I had been standing transfixed through all this. What should I do? Would Judith actually have the audacity to try to harm him? In an Agatha Christie novel, I remembered, a murderer used a hypodermic needle to inject poison into soft chocolates. Judith would certainly have access to syringes.

“Mrs. Dee? I hate to eat alone,” he said, holding out the box,. “Oh, and, er—Ms. Swanson?”

“Hm?” Hester, who had wandered in from the kitchen, was leafing through a new magazine from the stack of mail on a side table. “No thanks.”

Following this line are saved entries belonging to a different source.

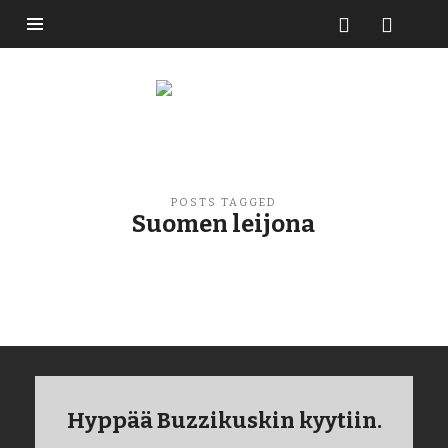
Buzzikuski
POSTS TAGGED
Suomen leijona
Hyppää Buzzikuskin kyytiin.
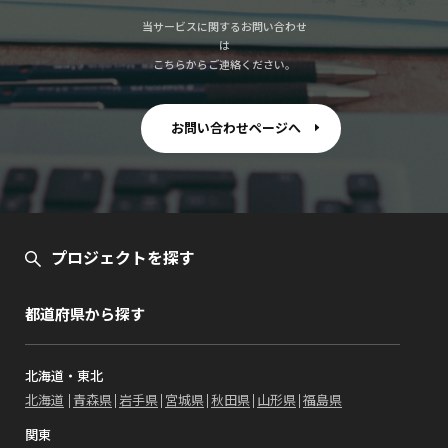
当サービスに関するお問い合わせ
は
こちらからご連絡ください。
お問い合わせページへ
プロジェクトを探す
都道府県から探す
北海道・東北
北海道
青森県
岩手県
宮城県
秋田県
山形県
福島県
関東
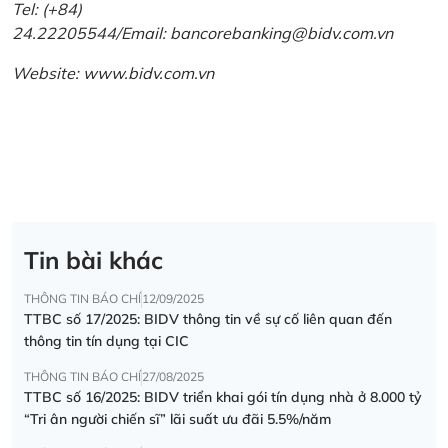
Tel: (+84)
24.22205544/Email: bancorebanking@bidv.com.vn
Website:
www.bidv.com.vn
Tin bài khác
THÔNG TIN BÁO CHÍ
12/09/2025
TTBC số 17/2025: BIDV thông tin về sự cố liên quan đến
thông tin tín dụng tại CIC
THÔNG TIN BÁO CHÍ
27/08/2025
TTBC số 16/2025: BIDV triển khai gói tín dụng nhà ở 8.000 tỷ
“Tri ân người chiến sĩ” lãi suất ưu đãi 5.5%/năm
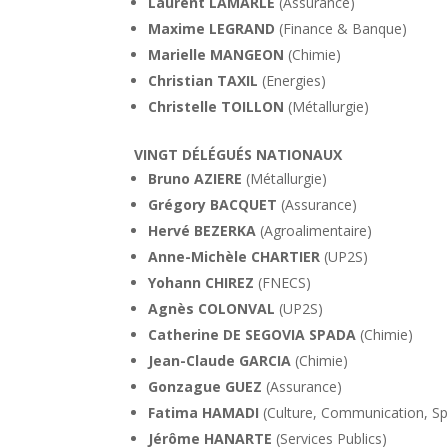
Laurent LAMARLE
(Assurance)
Maxime LEGRAND
(Finance & Banque)
Marielle MANGEON
(Chimie)
Christian TAXIL
(Energies)
Christelle TOILLON
(Métallurgie)
VINGT DÉLÉGUÉS NATIONAUX
Bruno AZIERE
(Métallurgie)
Grégory BACQUET
(Assurance)
Hervé BEZERKA
(Agroalimentaire)
Anne-Michèle CHARTIER
(UP2S)
Yohann CHIREZ
(FNECS)
Agnès COLONVAL
(UP2S)
Catherine DE SEGOVIA SPADA
(Chimie)
Jean-Claude GARCIA
(Chimie)
Gonzague GUEZ
(Assurance)
Fatima HAMADI
(Culture, Communication, Sp
Jérôme HANARTE
(Services Publics)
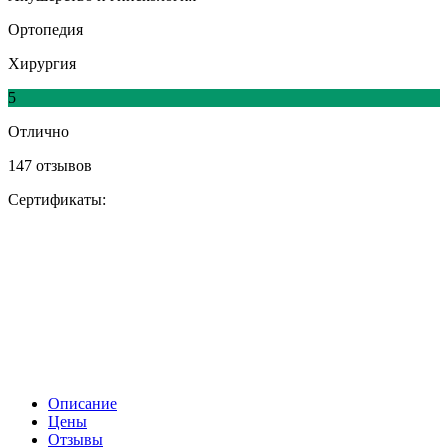
Ортопедия
Хирургия
5
Отлично
147 отзывов
Сертификаты:
Описание
Цены
Отзывы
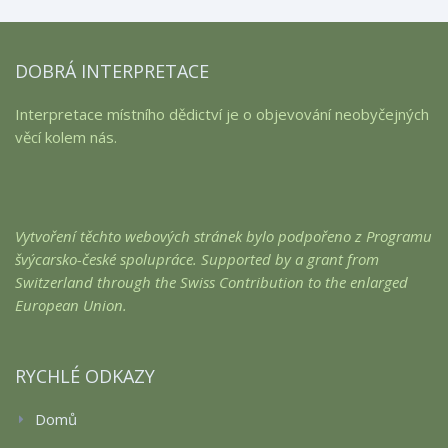
DOBRÁ INTERPRETACE
Interpretace místního dědictví je o objevování neobyčejných
věcí kolem nás.
Vytvoření těchto webových stránek bylo podpořeno z Programu
švýcarsko-české spolupráce. Supported by a grant from
Switzerland through the Swiss Contribution to the enlarged
European Union.
RYCHLÉ ODKAZY
Domů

“Well, maybe this little coated almond,” Judith said, reaching for her selection and popping it into her mouth. “I just wanted to thank you,” she said, picking up her purse and heading for the door.

Why was she so anxious to leave? Did she want to be gone before anything happened?

Vern followed her, holding the huge open box on one arm. “It was awful nice of you,” he said, his hand poised over a large coconut-filled confection.

“Go ahead,” said Judith. “Take one. Don’t mind me.”

I had to do something.
Think fast, Amelia!

“Was that Sam out there on the porch?” I said. “Here, kitty, kitty!”

Rushing past Vern toward the door, I elbowed his arm and knocked the candy box into the air. Chocolates, jellies, and sugared nuts flew through the air, rained on our heads, then rolled to inconvenient places all over the floor and the lower steps of the staircase.

“Oops!” I said insincerely.

The four of us, including a highly amused Hester, scrambled after the candies, piling them willy-nilly into the box. As I repeated polite apologies, I caught Vern shooting me an injured glare. Judith promised to replace the box with a brand-new one.

By that time,
I thought,
he will have been warned.

Judith left hastily, still dusting powdered sugar off her shoes.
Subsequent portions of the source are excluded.